Are they responsive to a player’s needs? Quite often we will teach a kid a new pitch but the coach refuses to call it for any number of reasons. Perhaps his daughter was a pitcher and she never threw that pitch, so he does not understand how to use it. Maybe they don’t like your drop because you cannot throw it for a strike, even though it gets a ton of “swings and misses”. If they never take time to learn how to best use your skills, that can be a problem. On the other side of the coin, we also have coaches who contact us to learn how to better support their pitcher. They may come to watch a lesson so they can be on the same page. That is a huge plus.
Speaking of good fits, recently one of my students was asked to “play up” with a team. People think that playing against older kids makes you better, but that is not always true. Upon further questioning, the kid was going to play far above her age level, and the reason was that the team didn’t have any good pitchers so they thought they would find a younger one. Think about how many red flags that raises. My pitcher is pretty amazing, so I asked if the kids on that team have huge goals and if they amaze her with their work ethic and skills. Well, not really. So, my amazing kid is going to sit in the dugout with a lot of older kids with no real ambition? Is that an input we want? She will have no competition for mound time? And, she will not have the support to win against good teams? Come on, really? How many bad habits can she learn in this environment?
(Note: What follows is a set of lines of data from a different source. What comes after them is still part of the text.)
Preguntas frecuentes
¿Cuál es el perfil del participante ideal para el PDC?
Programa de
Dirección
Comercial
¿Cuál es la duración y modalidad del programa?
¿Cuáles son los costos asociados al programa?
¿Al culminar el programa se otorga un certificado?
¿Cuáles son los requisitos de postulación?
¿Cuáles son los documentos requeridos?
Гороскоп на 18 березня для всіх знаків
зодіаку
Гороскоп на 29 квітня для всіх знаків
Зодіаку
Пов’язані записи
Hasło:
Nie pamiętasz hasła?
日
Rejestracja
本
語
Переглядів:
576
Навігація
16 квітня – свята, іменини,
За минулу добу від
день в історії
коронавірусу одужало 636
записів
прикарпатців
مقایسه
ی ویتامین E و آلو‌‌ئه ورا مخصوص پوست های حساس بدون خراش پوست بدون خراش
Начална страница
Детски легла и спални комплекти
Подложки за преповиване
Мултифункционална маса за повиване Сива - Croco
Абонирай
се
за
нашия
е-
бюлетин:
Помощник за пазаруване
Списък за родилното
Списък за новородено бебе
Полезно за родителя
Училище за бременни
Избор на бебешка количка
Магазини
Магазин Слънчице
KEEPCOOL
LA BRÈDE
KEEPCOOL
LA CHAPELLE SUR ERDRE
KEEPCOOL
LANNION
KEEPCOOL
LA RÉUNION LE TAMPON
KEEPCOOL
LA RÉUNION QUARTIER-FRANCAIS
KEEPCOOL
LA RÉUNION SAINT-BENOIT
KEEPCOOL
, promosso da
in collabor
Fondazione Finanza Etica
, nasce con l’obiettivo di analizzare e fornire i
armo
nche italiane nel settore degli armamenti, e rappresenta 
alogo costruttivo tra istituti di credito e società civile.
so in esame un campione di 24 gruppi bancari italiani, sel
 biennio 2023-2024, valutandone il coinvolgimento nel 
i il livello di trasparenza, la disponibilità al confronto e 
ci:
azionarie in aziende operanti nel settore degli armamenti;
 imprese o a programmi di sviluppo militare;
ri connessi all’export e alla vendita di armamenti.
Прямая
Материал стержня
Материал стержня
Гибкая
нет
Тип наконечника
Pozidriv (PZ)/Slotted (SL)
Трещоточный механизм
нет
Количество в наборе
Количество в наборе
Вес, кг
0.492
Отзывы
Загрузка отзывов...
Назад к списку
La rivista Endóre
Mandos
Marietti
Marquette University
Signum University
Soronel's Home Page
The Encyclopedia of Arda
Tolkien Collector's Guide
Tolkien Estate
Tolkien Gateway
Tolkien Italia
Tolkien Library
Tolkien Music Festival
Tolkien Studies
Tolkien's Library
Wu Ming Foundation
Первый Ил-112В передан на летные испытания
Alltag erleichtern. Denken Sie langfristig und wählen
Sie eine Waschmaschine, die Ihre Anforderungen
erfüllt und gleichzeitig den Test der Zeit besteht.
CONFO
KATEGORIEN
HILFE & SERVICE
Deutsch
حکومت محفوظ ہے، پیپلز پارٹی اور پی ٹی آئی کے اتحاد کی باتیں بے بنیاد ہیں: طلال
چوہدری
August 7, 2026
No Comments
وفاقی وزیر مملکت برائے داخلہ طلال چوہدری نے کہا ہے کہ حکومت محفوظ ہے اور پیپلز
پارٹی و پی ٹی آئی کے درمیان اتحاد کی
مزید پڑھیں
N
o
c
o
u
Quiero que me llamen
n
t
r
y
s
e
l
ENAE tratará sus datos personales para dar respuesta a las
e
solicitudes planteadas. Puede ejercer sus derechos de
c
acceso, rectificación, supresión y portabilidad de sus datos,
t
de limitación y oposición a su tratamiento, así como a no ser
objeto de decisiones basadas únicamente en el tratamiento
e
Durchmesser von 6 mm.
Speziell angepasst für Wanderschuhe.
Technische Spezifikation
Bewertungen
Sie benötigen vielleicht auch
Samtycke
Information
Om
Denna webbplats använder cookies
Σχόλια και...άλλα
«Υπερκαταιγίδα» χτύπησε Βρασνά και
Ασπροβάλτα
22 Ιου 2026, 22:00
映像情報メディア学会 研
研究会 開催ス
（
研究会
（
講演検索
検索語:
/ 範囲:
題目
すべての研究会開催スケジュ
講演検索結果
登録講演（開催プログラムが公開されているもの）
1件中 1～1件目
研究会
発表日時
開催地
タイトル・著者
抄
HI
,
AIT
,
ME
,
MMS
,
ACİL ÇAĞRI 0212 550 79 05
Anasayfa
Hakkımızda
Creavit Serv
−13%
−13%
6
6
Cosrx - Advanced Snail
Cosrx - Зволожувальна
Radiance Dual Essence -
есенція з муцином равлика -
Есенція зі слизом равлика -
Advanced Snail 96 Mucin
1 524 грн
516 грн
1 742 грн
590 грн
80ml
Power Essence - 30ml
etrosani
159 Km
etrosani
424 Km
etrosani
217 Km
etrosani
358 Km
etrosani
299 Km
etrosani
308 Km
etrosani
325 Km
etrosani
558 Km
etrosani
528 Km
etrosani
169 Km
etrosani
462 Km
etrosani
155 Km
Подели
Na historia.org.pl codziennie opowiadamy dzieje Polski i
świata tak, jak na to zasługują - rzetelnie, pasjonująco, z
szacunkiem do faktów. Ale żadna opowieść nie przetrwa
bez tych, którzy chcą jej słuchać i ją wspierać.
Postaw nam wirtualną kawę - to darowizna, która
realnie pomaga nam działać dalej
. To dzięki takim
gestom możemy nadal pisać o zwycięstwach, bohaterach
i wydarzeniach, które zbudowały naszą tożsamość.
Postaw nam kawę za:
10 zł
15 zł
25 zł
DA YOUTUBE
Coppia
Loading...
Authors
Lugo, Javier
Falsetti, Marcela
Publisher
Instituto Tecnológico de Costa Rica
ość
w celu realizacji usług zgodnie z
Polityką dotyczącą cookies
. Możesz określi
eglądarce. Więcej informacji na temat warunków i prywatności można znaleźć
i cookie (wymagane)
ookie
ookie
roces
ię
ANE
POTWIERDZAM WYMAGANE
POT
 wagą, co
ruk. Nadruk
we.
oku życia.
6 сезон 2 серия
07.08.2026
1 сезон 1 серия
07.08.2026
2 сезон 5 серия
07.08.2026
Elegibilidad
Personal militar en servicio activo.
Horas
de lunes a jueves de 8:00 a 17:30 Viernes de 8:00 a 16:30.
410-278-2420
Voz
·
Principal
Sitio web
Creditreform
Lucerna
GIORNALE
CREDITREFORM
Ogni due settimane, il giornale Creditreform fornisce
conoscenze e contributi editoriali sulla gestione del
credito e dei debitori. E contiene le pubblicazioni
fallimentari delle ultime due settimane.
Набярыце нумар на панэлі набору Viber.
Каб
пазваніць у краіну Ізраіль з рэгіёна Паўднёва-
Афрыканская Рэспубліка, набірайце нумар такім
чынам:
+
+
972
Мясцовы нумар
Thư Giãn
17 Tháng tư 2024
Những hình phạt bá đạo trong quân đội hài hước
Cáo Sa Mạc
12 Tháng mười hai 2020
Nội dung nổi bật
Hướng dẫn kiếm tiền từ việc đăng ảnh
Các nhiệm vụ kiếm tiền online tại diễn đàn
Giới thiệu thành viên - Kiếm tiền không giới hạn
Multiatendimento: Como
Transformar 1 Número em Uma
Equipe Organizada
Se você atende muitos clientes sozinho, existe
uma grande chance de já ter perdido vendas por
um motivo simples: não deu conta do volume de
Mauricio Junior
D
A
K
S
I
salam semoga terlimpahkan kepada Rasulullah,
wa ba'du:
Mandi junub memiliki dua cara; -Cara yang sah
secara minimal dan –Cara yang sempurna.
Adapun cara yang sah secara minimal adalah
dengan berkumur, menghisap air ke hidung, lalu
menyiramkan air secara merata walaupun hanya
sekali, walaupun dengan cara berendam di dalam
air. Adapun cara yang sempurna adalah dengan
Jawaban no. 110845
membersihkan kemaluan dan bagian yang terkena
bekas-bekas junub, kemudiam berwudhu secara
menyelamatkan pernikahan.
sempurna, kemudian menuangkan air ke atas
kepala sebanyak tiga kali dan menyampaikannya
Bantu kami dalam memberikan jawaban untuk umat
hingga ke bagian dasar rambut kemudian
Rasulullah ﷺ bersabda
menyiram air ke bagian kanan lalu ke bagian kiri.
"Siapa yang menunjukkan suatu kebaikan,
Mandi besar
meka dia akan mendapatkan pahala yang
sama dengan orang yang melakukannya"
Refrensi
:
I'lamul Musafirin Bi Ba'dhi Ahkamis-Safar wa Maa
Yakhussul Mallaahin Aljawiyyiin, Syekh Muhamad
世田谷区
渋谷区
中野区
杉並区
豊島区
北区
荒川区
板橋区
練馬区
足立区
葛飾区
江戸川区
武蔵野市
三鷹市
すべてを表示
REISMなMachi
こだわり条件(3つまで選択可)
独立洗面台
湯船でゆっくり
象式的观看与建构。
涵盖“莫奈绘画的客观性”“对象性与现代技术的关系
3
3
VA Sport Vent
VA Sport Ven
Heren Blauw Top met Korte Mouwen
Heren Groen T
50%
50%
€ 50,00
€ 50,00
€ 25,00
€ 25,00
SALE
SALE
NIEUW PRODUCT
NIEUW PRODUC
Finally, don’t read me wrong. “Team hopping” is a terrible idea. Do your research, choose wisely the first time, and help her to know exactly what she wants from a travel team instead of just getting emotionally drawn into a team. Then, constantly monitor things and make sure the team fulfills her needs. Live up to your commitment, if at all possible, and learn from the situation.
Is your team working with you or against you? It’s not a decision you make on the sidelines at an emotionally charged game or based on one coaching decision. Know what she wants and needs, and take the time to choose wisely. You only get one chance to help her develop in the way she needs most.